Stored data entries:
Segment Open

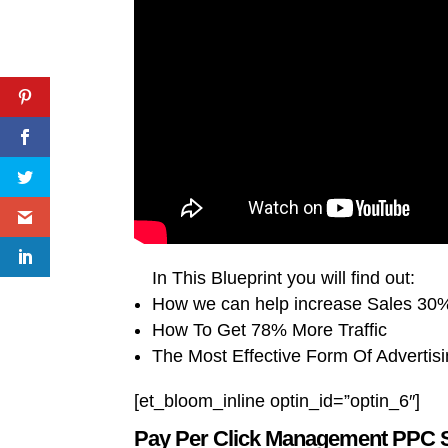
In This Blueprint you will find out:
How we can help increase Sales 30%
How To Get 78% More Traffic
The Most Effective Form Of Advertis
[et_bloom_inline optin_id=”optin_6″]
Pay Per Click Management PPC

Segment Closed

ASSIGNED TASK: Retype the data exactly; images stay out.

OUTPUT:
In This Blueprint you will find out:
How we can help increase Sales 30%
How To Get 78% More Traffic
The Most Effective Form Of Advertis
[et_bloom_inline optin_id=”optin_6″]
Pay Per Click Management PPC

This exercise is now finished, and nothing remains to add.